▶ _ACTION ITEM_: What you return must match the entries exactly, except that the pictures are gone.

▶ _DATA FOR THIS TASK_:
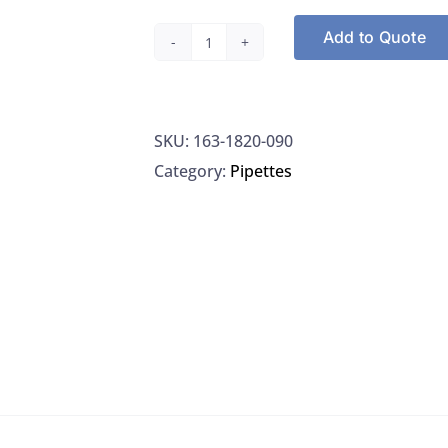
Add to Quote
Filters,
Grade
GF/A
SKU:
163-1820-090
Fine
Category:
Pipettes
Retention
Filter,
90
mm
circle,
Whatman
1820-
090
quantity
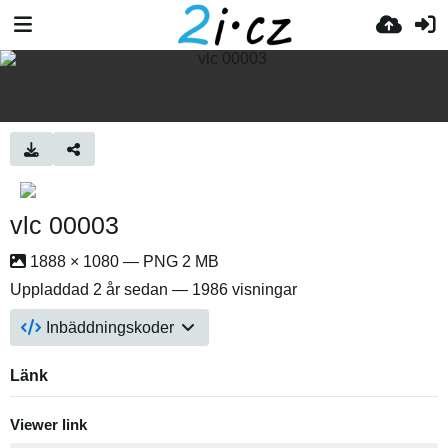
vlc 00003
1888 × 1080 — PNG 2 MB
Uppladdad
2 år sedan
— 1986 visningar
Inbäddningskoder
Länk
Viewer link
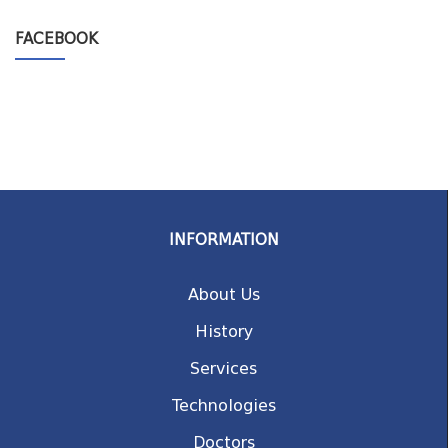
FACEBOOK
INFORMATION
About Us
History
Services
Technologies
Doctors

▶ _ANSWER BOX_:
Add to Quote
Filters,
Grade
GF/A
SKU:
163-1820-090
Fine
Category:
Pipettes
Retention
Filter,
90
mm
circle,
Whatman
1820-
090
quantity
vlc 00003
1888 × 1080 — PNG 2 MB
Uppladdad
2 år sedan
— 1986 visningar
Inbäddningskoder
Länk
Viewer link
FACEBOOK
INFORMATION
About Us
History
Services
Technologies
Doctors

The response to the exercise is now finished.